[Opening SUPPLIED MATERIAL section]

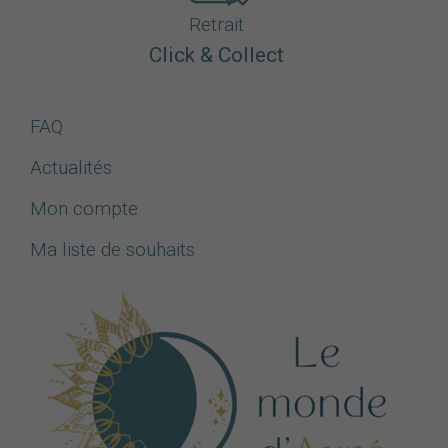
Retrait
Click & Collect
FAQ
Actualités
Mon compte
Ma liste de souhaits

[Closing SUPPLIED MATERIAL section]

ASSIGNMENT: Return the preceding entries exactly, each word as given, but leave out any picture.

SOLVED EXERCISE:
Retrait
Click & Collect
FAQ
Actualités
Mon compte
Ma liste de souhaits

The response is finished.